# Stocking for 20g aquarium ...



## Jdinh04 (Oct 7, 2004)

When I start on my 20g aquarium, I will be stocking it up with these fish. Let me know what you think also 

1x Pair of Angels
10x Neon Tetras
2x Siamensis (will exchange for smaller ones, once they get bigger)

The siamensis are just for algae eating purposes, other than that the angels and neons will basically be the only ones that are staying for long period of time.


----------



## JanS (Apr 14, 2004)

Is it a 20 high or long?
Either way a 20 is a bit too small for Angels, but the high would be better.


----------



## Jdinh04 (Oct 7, 2004)

It is a 20g high ...


----------



## niko (Jan 28, 2004)

I'd toss the angels for sure and spend the money for them plus the neons on cardinals. :-D

Tank is too small for angels.

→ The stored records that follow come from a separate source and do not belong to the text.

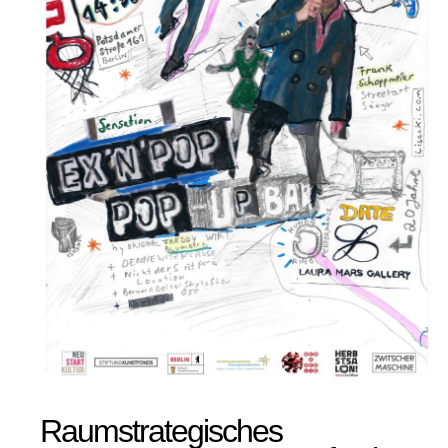
Raumstrategisches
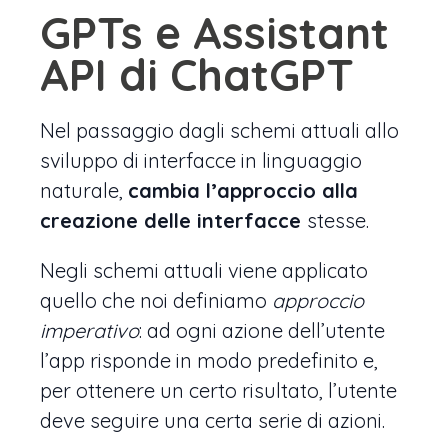
GPTs e Assistant
API di ChatGPT
Nel passaggio dagli schemi attuali allo
sviluppo di interfacce in linguaggio
naturale,
cambia l’approccio alla
creazione delle interfacce
stesse.
Negli schemi attuali viene applicato
quello che noi definiamo
approccio
imperativo
: ad ogni azione dell’utente
l’app risponde in modo predefinito e,
per ottenere un certo risultato, l’utente
deve seguire una certa serie di azioni.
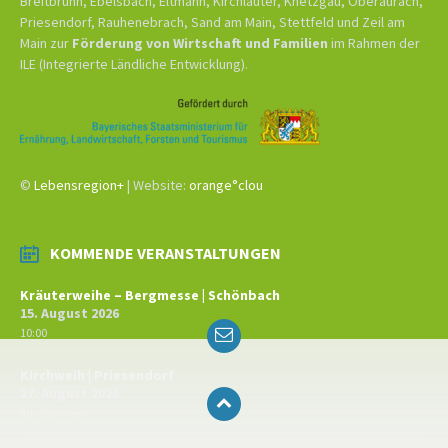
Breitbrunn, Ebelsbach, Eltmann, Kirchlauter, Knetzgau, Oberaurach,
Priesendorf, Rauhenebrach, Sand am Main, Stettfeld und Zeil am
Main zur
Förderung von Wirtschaft und Familien
im Rahmen der
ILE (Integrierte Ländliche Entwicklung).
©
Lebensregion+
| Website:
orange°clou
KOMMENDE VERANSTALTUNGEN
Kräuterweihe – Bergmesse | Schönbach
15. August 2026
Email
10:00
Kirchweih | Priesendorf
27. August 2026
All-day event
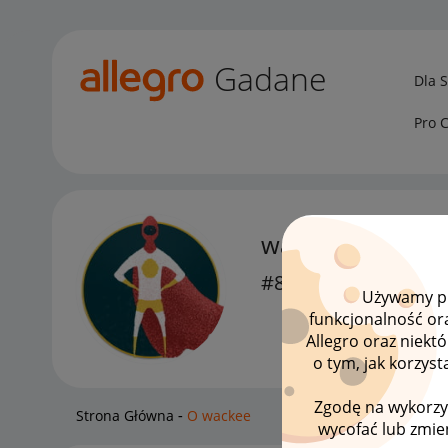
Gadane
Dla 
Pro 
wackee
#8 Zapaleniec
Używamy pli
funkcjonalność or
Allegro oraz niekt
o tym, jak korzys
Zgodę na wykorzy
Strona Główna
O wackee
wycofać lub zmien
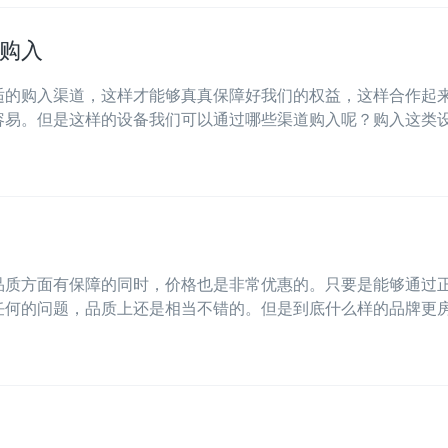
购入
适的购入渠道，这样才能够真真保障好我们的权益，这样合作起
易。但是这样的设备我们可以通过哪些渠道购入呢？购入这类设·
品质方面有保障的同时，价格也是非常优惠的。只要是能够通过
何的问题，品质上还是相当不错的。但是到底什么样的品牌更房·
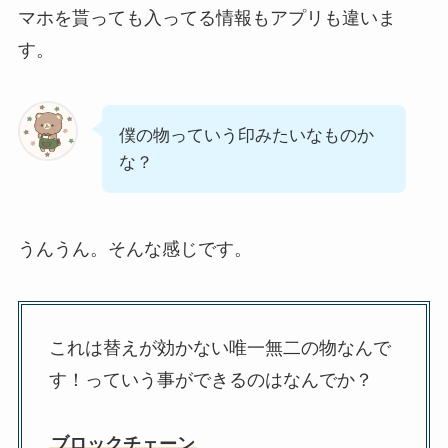
マホを貰っても入ってる情報もアプリも違いま
す。
僕の物っていう印みたいなものか
な？
うんうん。そんな感じです。
これは替えが効かない唯一無二の物なんで
す！っていう事ができるのはなんでか？
ブロックチェーン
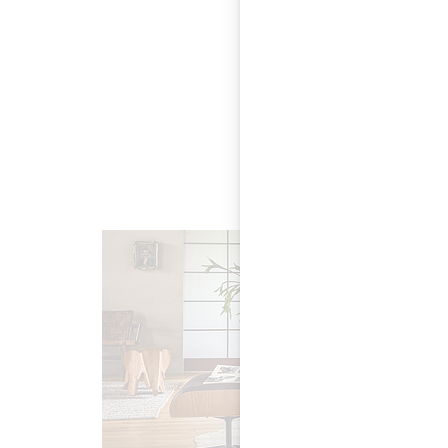
einlösen können.
Ein Tipp: Sie könn
besuchen.
MAK – Österreichis
1010 Wien, Freitag:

Even if they live there well they tend to damage the plants.

--Nikolay


----------



## turtlehead (Nov 27, 2004)

just get a school.


----------



## Jdinh04 (Oct 7, 2004)

I'm pretty sure the angels could live in there for a few months. There will only bee dwarf hair grass and some java fern. I think 10 neon tetras would be good for a school, a friend of mine is having a breeding pair in a 15g high. All angels don't grow the same size, i'm planing on getting silver or gold angels. But once they get big, i'll be sure to return them back to the lps for another pair or so. 

I do agree with you guys that angels intend to get huge, but it should be okay for a pair in a 20g high. 

I would get a pair of rams but they are too sensitive to water conditions and I can't risk loosing $20/ pair.

Edit: Oh by the way, I will be saving up for a 29g once I get rid of all my smaller tanks and sell some of my plants.


----------



## trenac (Jul 16, 2004)

I keep one full grown Golden Angel in a 20G high tank, however keeping a full grown pair along with the other fish mentioned is pushing it a bit. If you plan on getting small ones and removing them before they reach full size that should suffice. Remember if you buy two they may end up being a mated pair and produce offspring, which will over crowd the tank. Make sure you have good filtration and keep up weekly water changes.

To Niko comment, I have never seen Angels fish damage plants from my experience.


----------



## Jdinh04 (Oct 7, 2004)

I have enough filtration, a tetra whisper 60. Although I plan on down grading to a aqua clear 200. Eggs won't be staying in the 20g for ever, they will be transfered to a different tank.


----------